3.) I don't have much land space (urban beekeeper). I would have to put this "re-set" hive right beside the current weak hive. Would this be redundant as the bees might go back into the known hive. I'm not sure.

Yikes.... I'm not sure. I'm heading to take a look again tomorrow morning and I will come back with some photos.


----------



## GregB

missgeneralidea said:


> Thanks everyone for the responses. A few things to clarify;
> 
> 1- I don't want to transfer the equipment to my other hives. If anything, I will decontamination the equipment first by freezing it, and then I burn it with a blow tourch/ wash out with bleach and put wax on the cleaned equipment.
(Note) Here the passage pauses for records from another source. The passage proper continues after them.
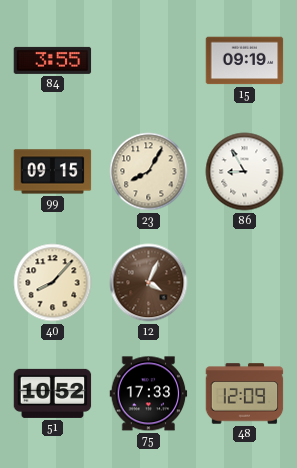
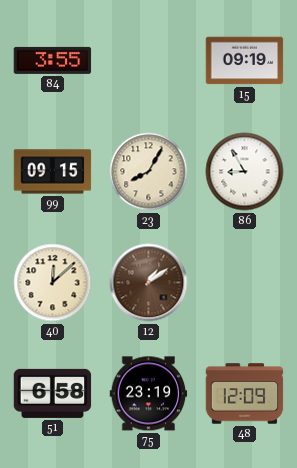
40: 8:07 -> 12:08
12: 4:04 -> 1:09
51: 10:52 -> 6:58
75: 17:33 -> 23:19
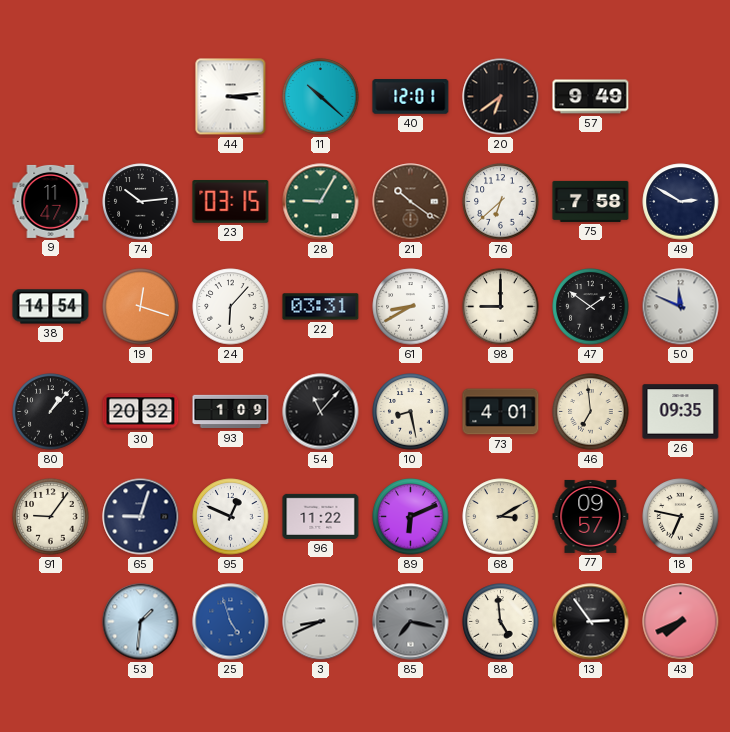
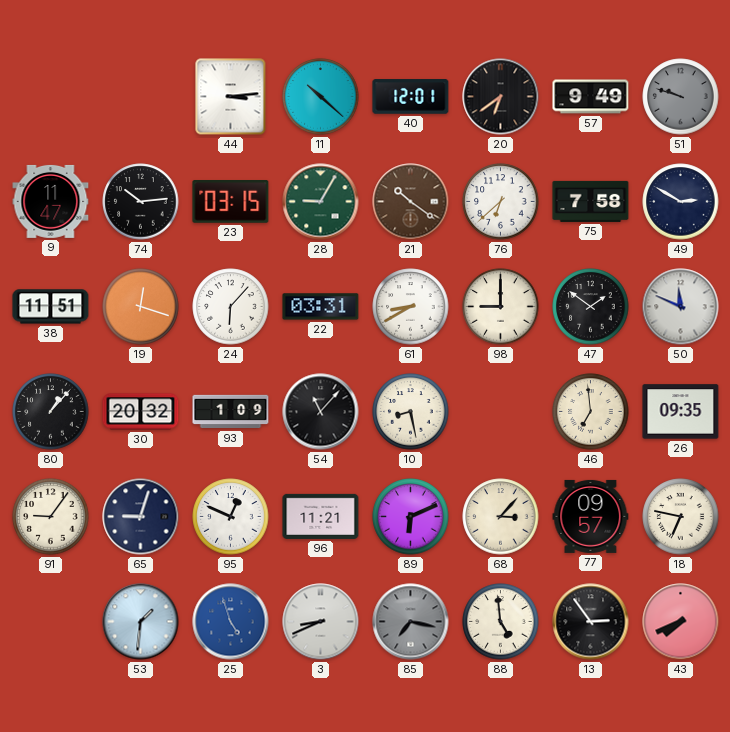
51: none -> 9:48
38: 14:54 -> 11:51
73: 4:01 -> none
96: 11:22 -> 11:21
68: 3:10 -> 3:07
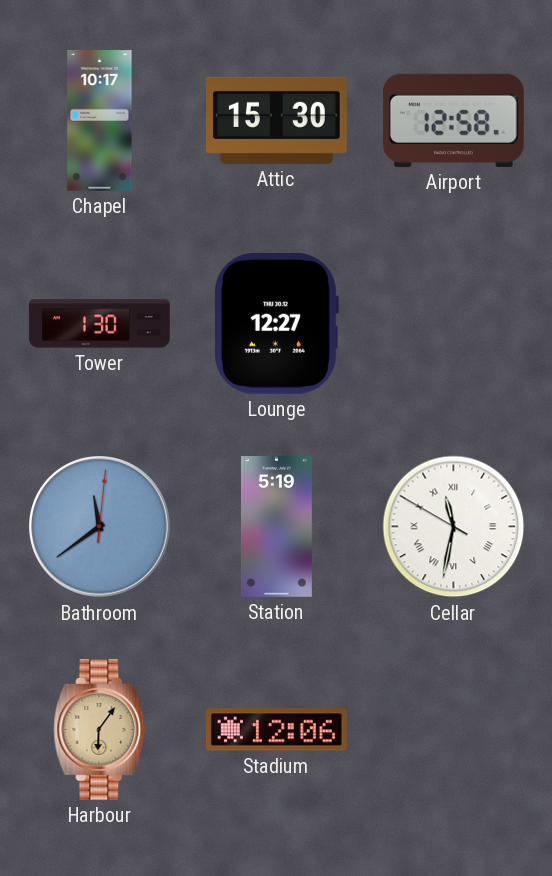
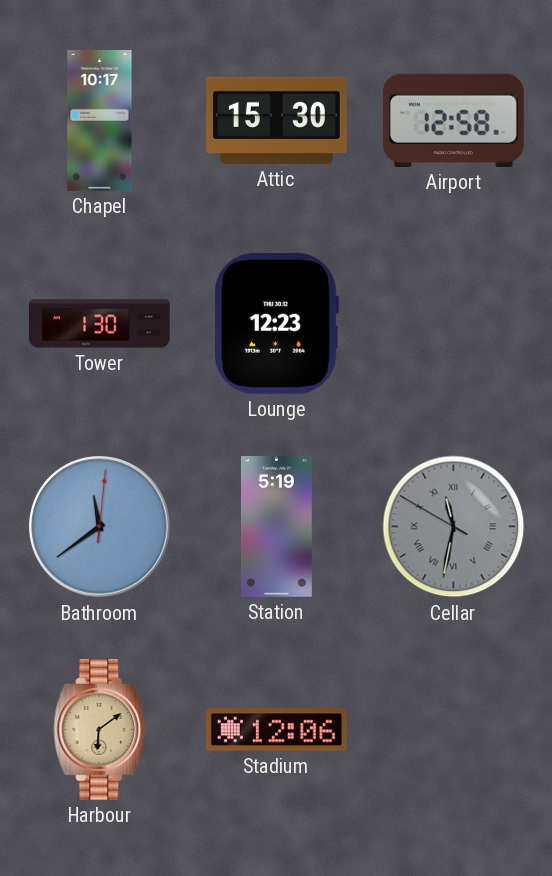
Lounge: 12:27 -> 12:23
Cellar dial: white -> grey
Harbour: 6:06 -> 6:09
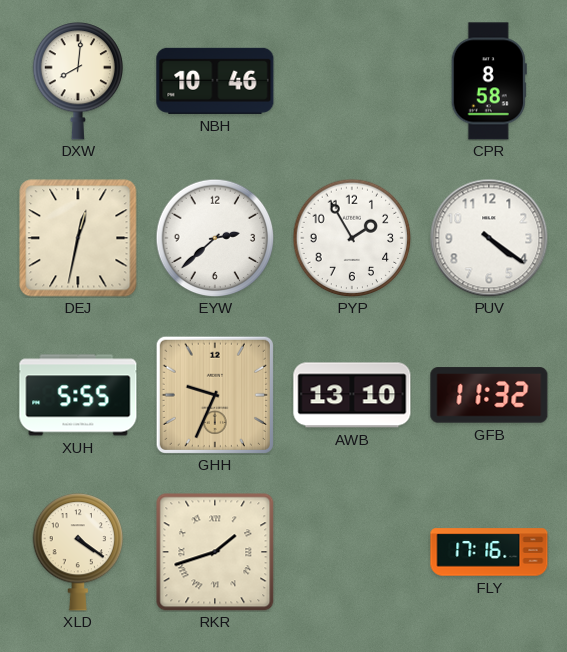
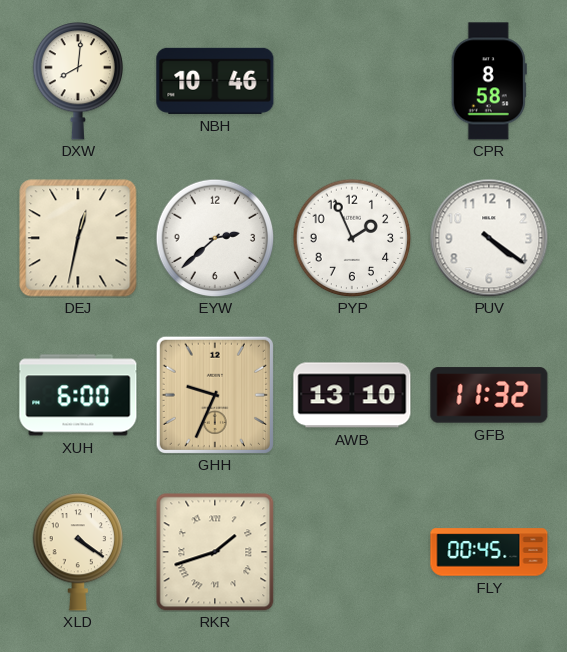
PYP: 1:55 -> 1:56
XUH: 5:55 -> 6:00
FLY: 17:16 -> 00:45
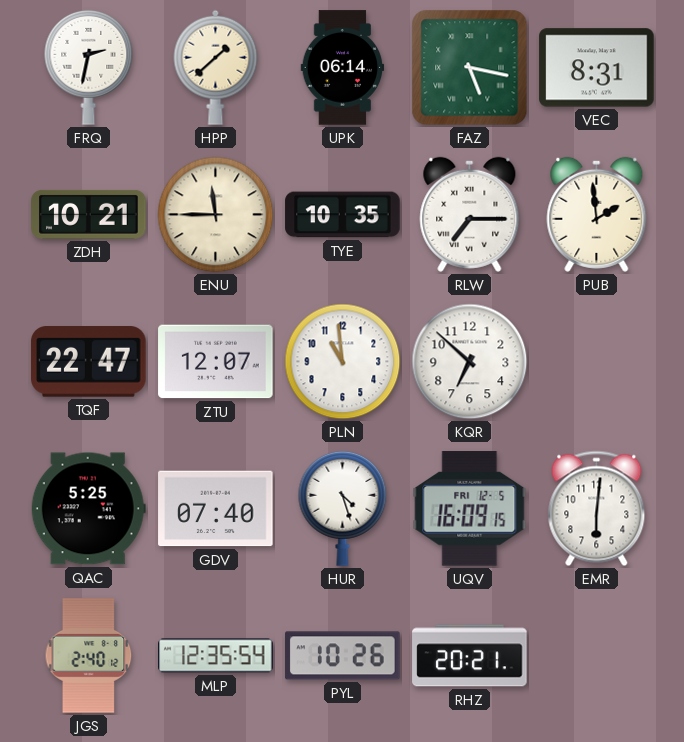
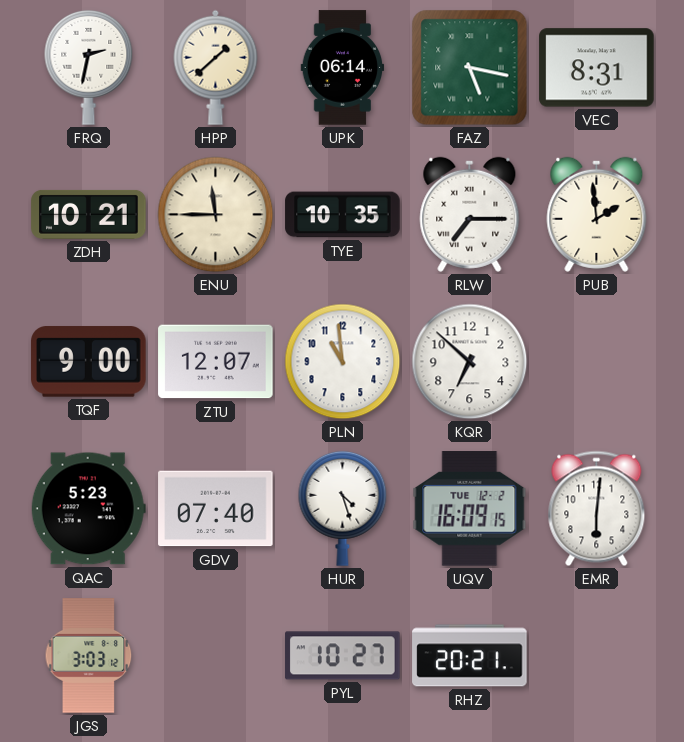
TQF: 22:47 -> 9:00
QAC: 5:25 -> 5:23
UQV date: FRI 12-5 -> TUE 12-2
JGS: 2:40 -> 3:03
MLP: 12:35 -> none
PYL: 10:26 -> 10:27
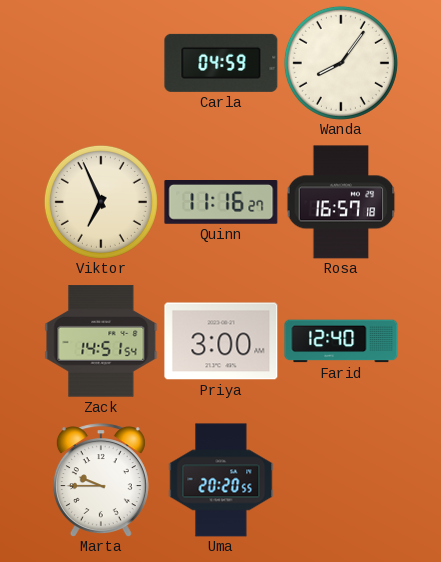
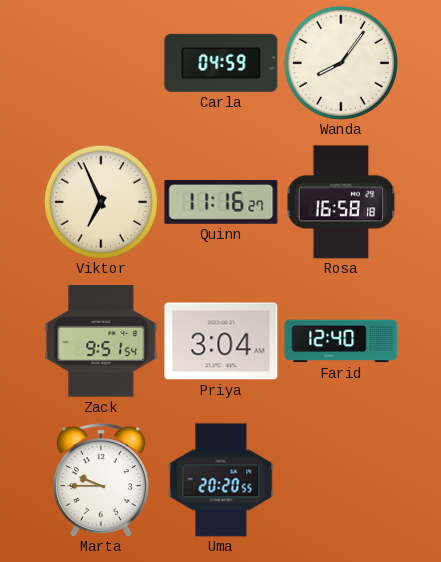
Rosa: 16:57 -> 16:58
Zack: 14:51 -> 9:51
Priya: 3:00 -> 3:04
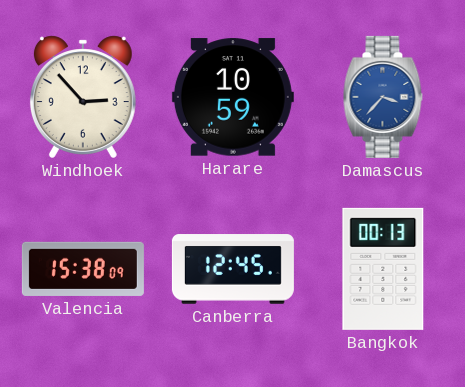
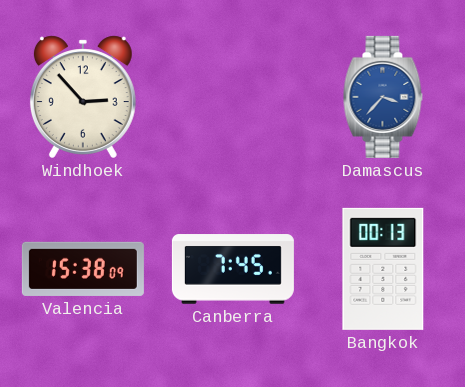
Harare: 10:59 -> none
Canberra: 12:45 -> 7:45
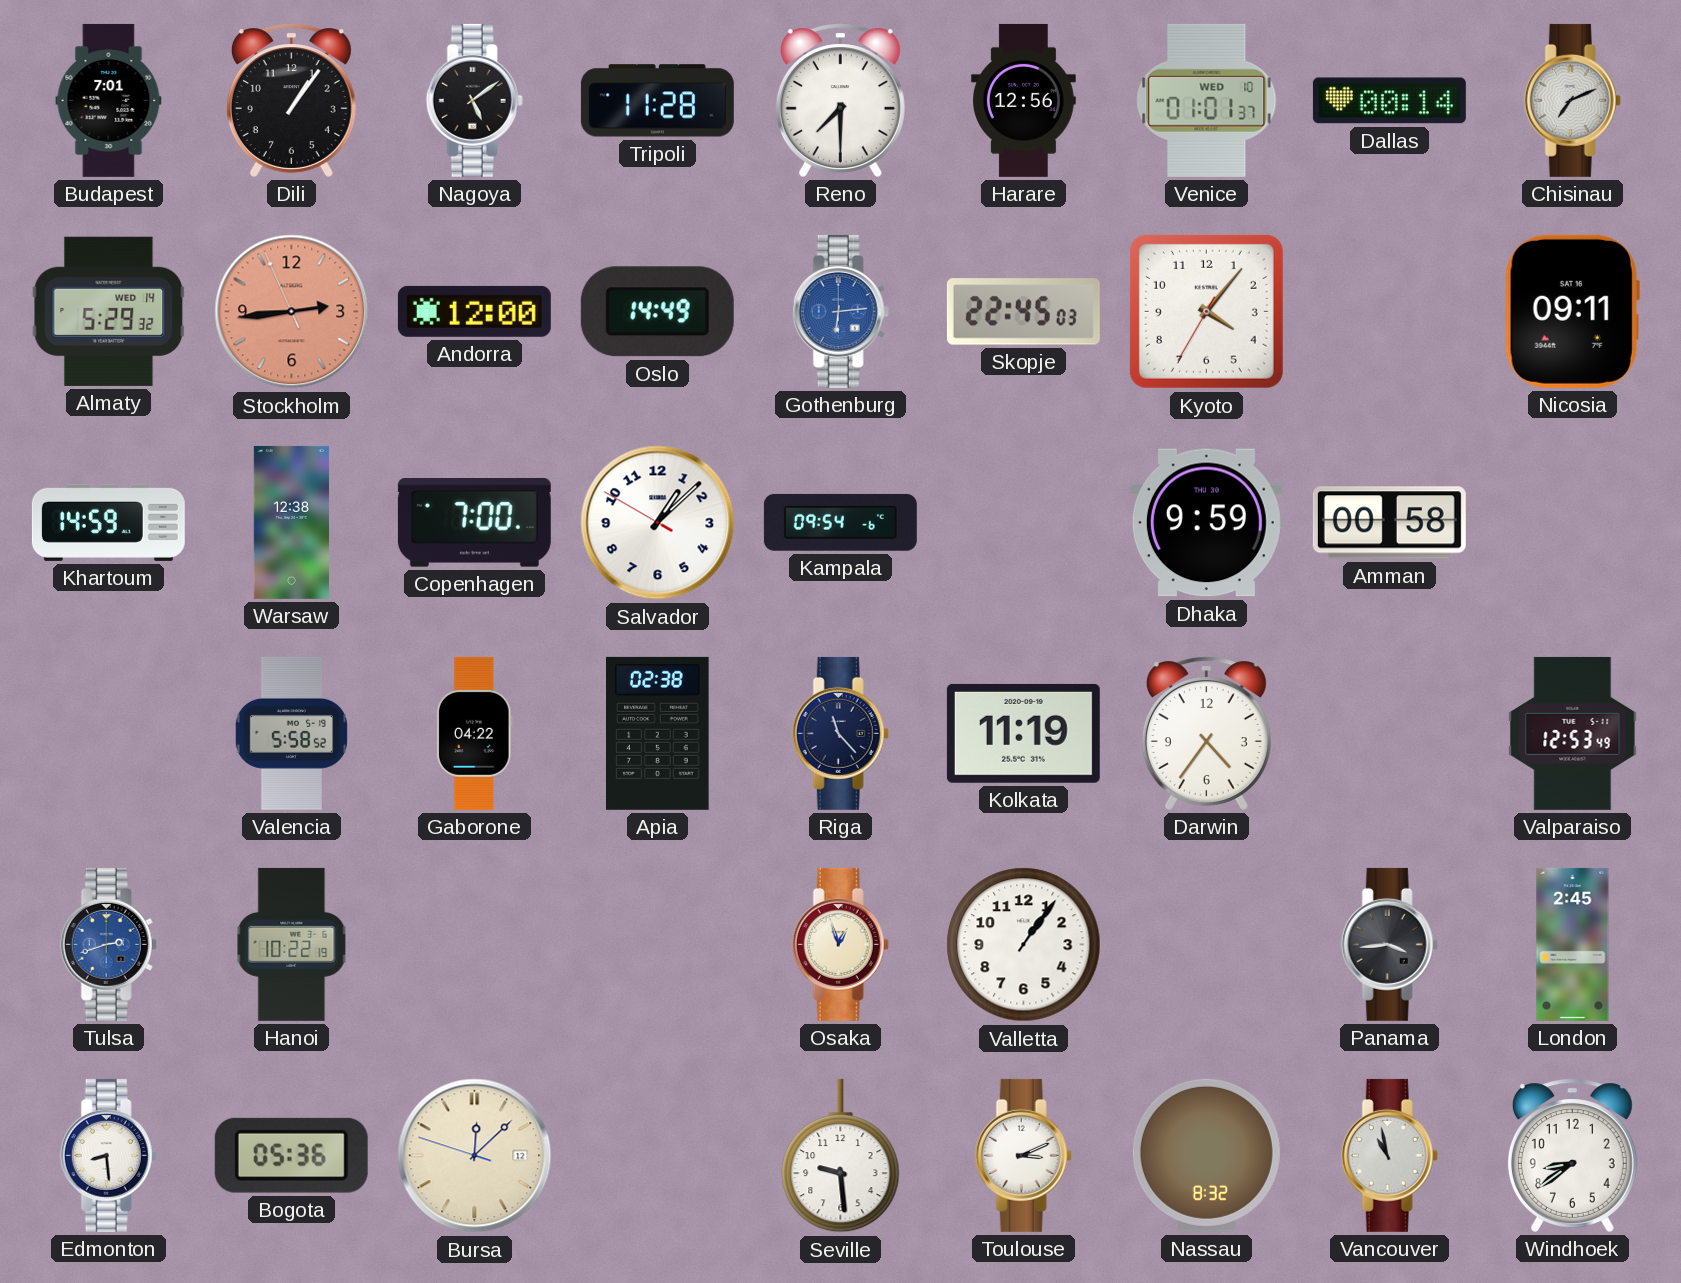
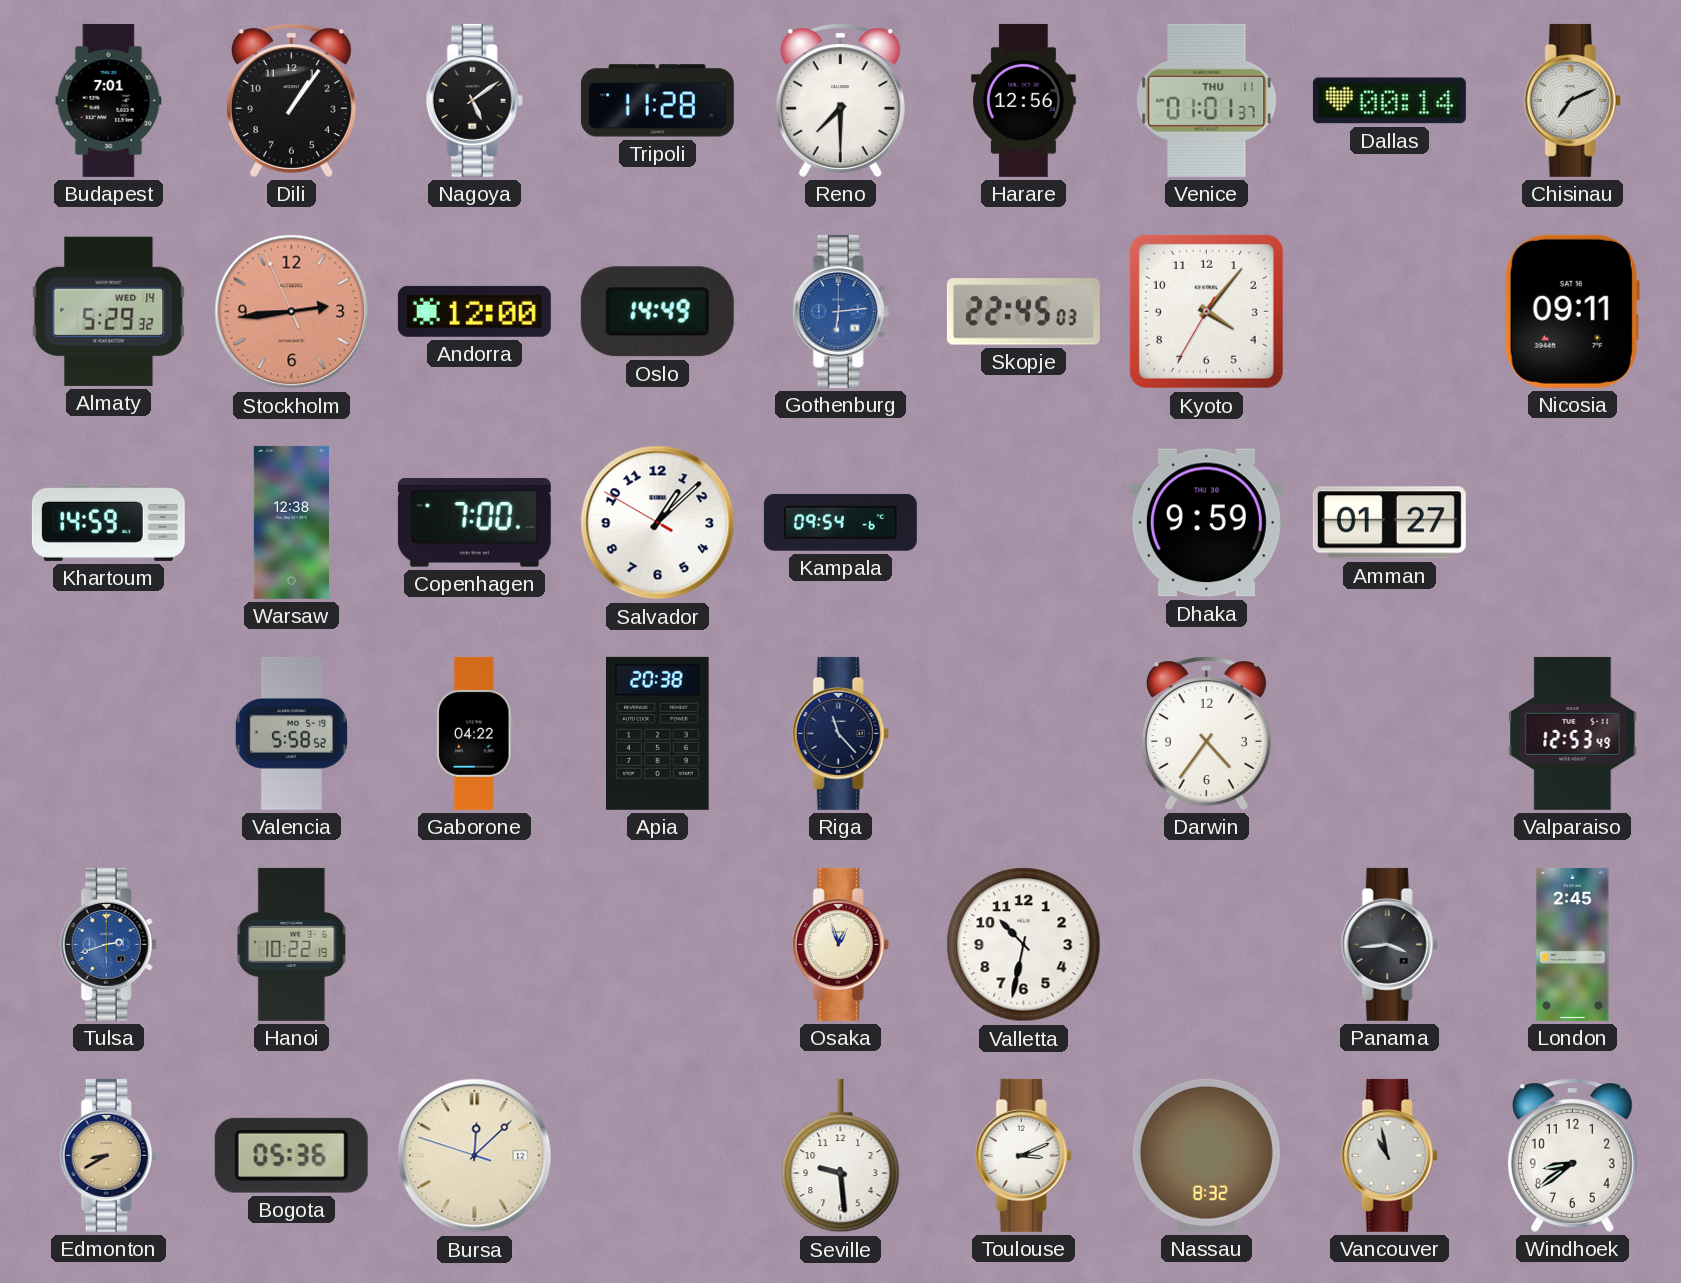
Venice date: WED 10 -> THU 11
Amman: 00:58 -> 01:27
Apia: 02:38 -> 20:38
Kolkata: 11:19 -> none
Valletta: 1:06 -> 10:32
Edmonton: 8:29 -> 8:40
Edmonton dial: white -> champagne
If the equipment is a goner it gets tossed.
> 
> 2- I could hit "re-set" but I don't have any built wax foundation frames on hand now and low on supers. I would have to introduce new starter frames (wax strip ). Do you think it's too late to do this? Also, If I do this would I just split the hive? Take the queen with the 3 good brood patterns/ with bees and 1 frame of honey and start a new hive in a new brood box? And leave the rest of the bees in the same box with the queen cells?
> 
> 3.) I don't have much land space (urban beekeeper). I would have to put this "re-set" hive right beside the current weak hive. Would this be redundant as the bees might go back into the known hive. I'm not sure.
> 
> Yikes.... I'm not sure. I'm heading to take a look again tomorrow morning and I will come back with some photos.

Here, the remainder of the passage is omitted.